→ **How to complete this task**
Retype each line below precisely and omit all images.
---------- Exercise input
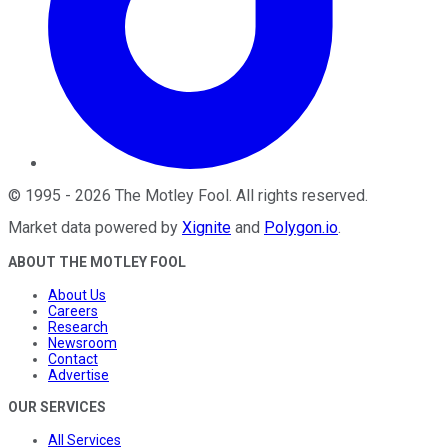
©
1995
-
2026
The Motley Fool
. All rights reserved.
Market data powered by
Xignite
and
Polygon.io
.
ABOUT THE MOTLEY FOOL
About Us
Careers
Research
Newsroom
Contact
Advertise
OUR SERVICES
All Services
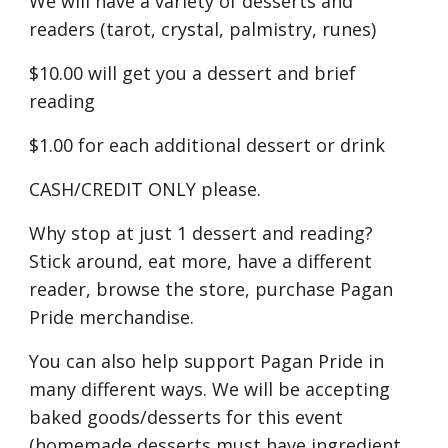
We will have a variety of desserts and
readers (tarot, crystal, palmistry, runes)
$10.00 will get you a dessert and brief
reading
$1.00 for each additional dessert or drink
CASH/CREDIT ONLY please.
Why stop at just 1 dessert and reading?
Stick around, eat more, have a different
reader, browse the store, purchase Pagan
Pride merchandise.
You can also help support Pagan Pride in
many different ways. We will be accepting
baked goods/desserts for this event
(homemade desserts must have ingredient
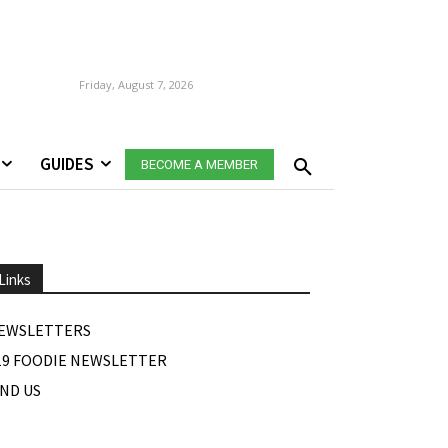
Friday, August 7, 2026
GUIDES
BECOME A MEMBER
Links
EWSLETTERS
19 FOODIE NEWSLETTER
IND US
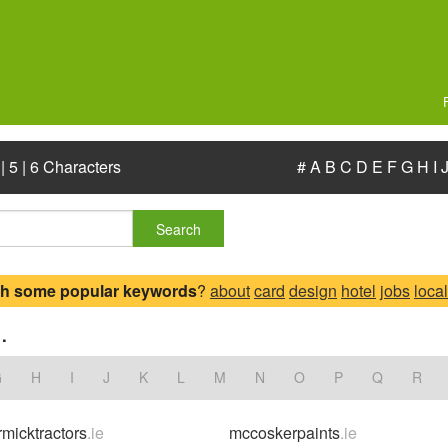
|
5
|
6 Characters
#
A
B
C
D
E
F
G
H
I
Search
ch some popular keywords
?
about
card
design
hotel
jobs
local
.
G
H
I
J
K
L
M
N
O
P
Q
R
micktractors
.ie
mccoskerpaints
.ie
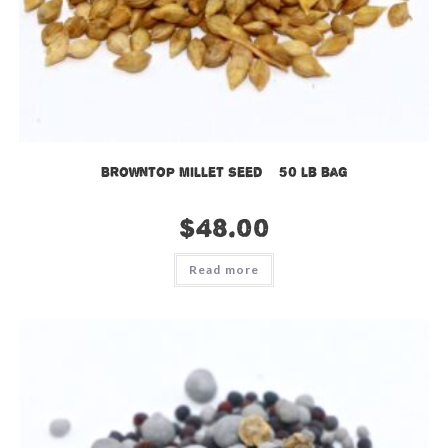
Browntop Millet Seed – 50 lb bag
$
48.00
Read more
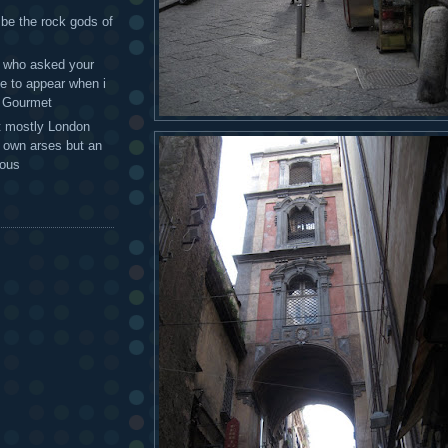
 be the rock gods of
 - who asked your
te to appear when i
g Gourmet
t mostly London
r own arses but an
mous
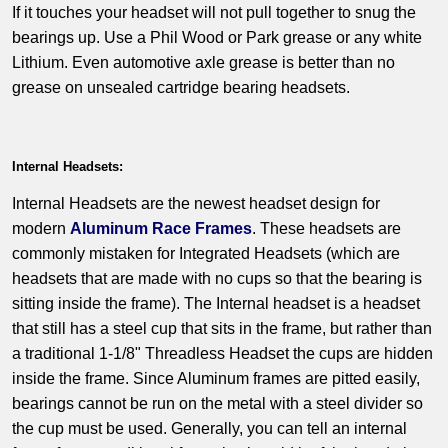
If it touches your headset will not pull together to snug the
bearings up. Use a Phil Wood or Park grease or any white
Lithium. Even automotive axle grease is better than no
grease on unsealed cartridge bearing headsets.
Internal Headsets:
Internal Headsets are the newest headset design for
modern
Aluminum Race Frames
. These headsets are
commonly mistaken for Integrated Headsets (which are
headsets that are made with no cups so that the bearing is
sitting inside the frame). The Internal headset is a headset
that still has a steel cup that sits in the frame, but rather than
a traditional 1-1/8" Threadless Headset the cups are hidden
inside the frame. Since Aluminum frames are pitted easily,
bearings cannot be run on the metal with a steel divider so
the cup must be used. Generally, you can tell an internal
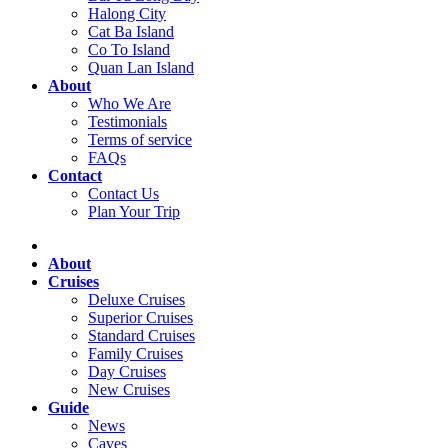
Halong City
Cat Ba Island
Co To Island
Quan Lan Island
About
Who We Are
Testimonials
Terms of service
FAQs
Contact
Contact Us
Plan Your Trip
About
Cruises
Deluxe Cruises
Superior Cruises
Standard Cruises
Family Cruises
Day Cruises
New Cruises
Guide
News
Caves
--------------------
→ **Solution for this task**
©
1995
-
2026
The Motley Fool
. All rights reserved.
Market data powered by
Xignite
and
Polygon.io
.
ABOUT THE MOTLEY FOOL
About Us
Careers
Research
Newsroom
Contact
Advertise
OUR SERVICES
All Services
We will have a variety of desserts and
readers (tarot, crystal, palmistry, runes)
$10.00 will get you a dessert and brief
reading
$1.00 for each additional dessert or drink
CASH/CREDIT ONLY please.
Why stop at just 1 dessert and reading?
Stick around, eat more, have a different
reader, browse the store, purchase Pagan
Pride merchandise.
You can also help support Pagan Pride in
many different ways. We will be accepting
baked goods/desserts for this event
(homemade desserts must have ingredient
Friday, August 7, 2026
GUIDES
BECOME A MEMBER
Links
EWSLETTERS
19 FOODIE NEWSLETTER
IND US
|
5
|
6 Characters
#
A
B
C
D
E
F
G
H
I
Search
ch some popular keywords
?
about
card
design
hotel
jobs
local
.
G
H
I
J
K
L
M
N
O
P
Q
R
micktractors
.ie
mccoskerpaints
.ie
Browntop Millet Seed – 50 lb bag
$
48.00
Read more
 be the rock gods of
 - who asked your
te to appear when i
g Gourmet
t mostly London
r own arses but an
mous
If it touches your headset will not pull together to snug the
bearings up. Use a Phil Wood or Park grease or any white
Lithium. Even automotive axle grease is better than no
grease on unsealed cartridge bearing headsets.
Internal Headsets:
Internal Headsets are the newest headset design for
modern
Aluminum Race Frames
. These headsets are
commonly mistaken for Integrated Headsets (which are
headsets that are made with no cups so that the bearing is
sitting inside the frame). The Internal headset is a headset
that still has a steel cup that sits in the frame, but rather than
a traditional 1-1/8" Threadless Headset the cups are hidden
inside the frame. Since Aluminum frames are pitted easily,
bearings cannot be run on the metal with a steel divider so
the cup must be used. Generally, you can tell an internal
Halong City
Cat Ba Island
Co To Island
Quan Lan Island
About
Who We Are
Testimonials
Terms of service
FAQs
Contact
Contact Us
Plan Your Trip
About
Cruises
Deluxe Cruises
Superior Cruises
Standard Cruises
Family Cruises
Day Cruises
New Cruises
Guide
News
Caves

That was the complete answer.